In January 2011 the Washington Post reported on the recent trend of younger patients opting for joint replacement surgery. In 2008, of the 277,000 hip replacements performed in the United States, 27 percent were conducted on patients ages 45 to 64. That represents an increase of 78 percent for that age group.

One orthopaedic surgeon believes the trend stems from younger peoples’ proactive approach to pain and aging. “Younger people are less willing to accept physical disability than older generations,” Dr. Mary O’Connor, president of the American Association of Knee and Hip Surgeons, said. “[Younger people] don’t want to hear that they should use a cane or they can’t walk or play golf…”

But with increased joint replacement surgeries comes increased risk. Because most replacement joints are expected to last 15 to 20 years, many younger patients will outlive their artificial knees and hips. And when the usefulness of those joints diminishes, a second surgery, known as a revision, is necessary to replace the failing artificial joint with a new one. Revision surgery carries with it increased complications. “If you need a [revision surgery], that surgery is a little more difficult,” Dr. Mary O’Connor explained. Usually when [the implant] fails, it fails because one of the parts loosens…every time you have to revise it, there’s a higher risk of complications.”

Medical literature has showcased several problems with metal-on-metal hip implants, such as the DePuy ASR line that was recalled in August 2010. Among the various problems, soft tissue reactions and high risks associated with metal-on-metal implant materials emerge to the top. For example, some hip implant recipients are especially sensitive to cobalt and chromium, two metal alloys commonly found in metal-on-metal hip implants.

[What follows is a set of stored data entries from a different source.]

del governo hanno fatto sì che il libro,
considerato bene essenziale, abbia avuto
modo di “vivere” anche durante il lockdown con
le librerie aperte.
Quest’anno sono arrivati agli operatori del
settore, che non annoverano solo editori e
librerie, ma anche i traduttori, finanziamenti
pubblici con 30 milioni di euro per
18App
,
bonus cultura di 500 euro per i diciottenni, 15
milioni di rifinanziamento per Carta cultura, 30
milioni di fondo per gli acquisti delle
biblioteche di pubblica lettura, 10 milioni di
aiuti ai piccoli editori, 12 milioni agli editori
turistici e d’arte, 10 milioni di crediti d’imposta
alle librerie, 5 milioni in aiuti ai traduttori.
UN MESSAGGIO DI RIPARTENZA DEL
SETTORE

Doctors have observed “soft tissue breakdown and pseudo-tumors” in patients who exhibit these types of sensitivities, as well as other symptoms. Further discussion of these symptoms can be found here.

Additionally, physicians are beginning to balk at the use of metal-on-metal implants due to the newly uncovered information on the devices just now bubbling to the surface. As a result of recent lawsuits against DePuy in relation to the company’s flawed manufacturing processes, physicians are just now realizing some of the inherent risks associated with the metal-based units. Some medical observers predict the popularity of metal-on-metal implants could decrease as a result. Not only are physicians worried about personal liability for implanting a faulty metal-on-metal product, they are increasingly concerned with the proper maintenance of their patients’ wellbeing and health as well. Certainly, the use of metal-based devices in patients can run counter to such goals.

As metal-on-metal implants have been subjected to much scrutiny, physicians are turning to alternative joint implant materials, such as ceramics or plastic. One plastic model, known as the ADM X3 Mobile Bearing Acetabular System, has a ninety-four percent reduction in wear compared to metal-on-metal implants. Although the potential risks associated with plastic hip devices are not entirely known, they do not seem to carry the same risks of metallosis or soft-tissue poisoning that occurred in the DePuy metal-on-metal implants.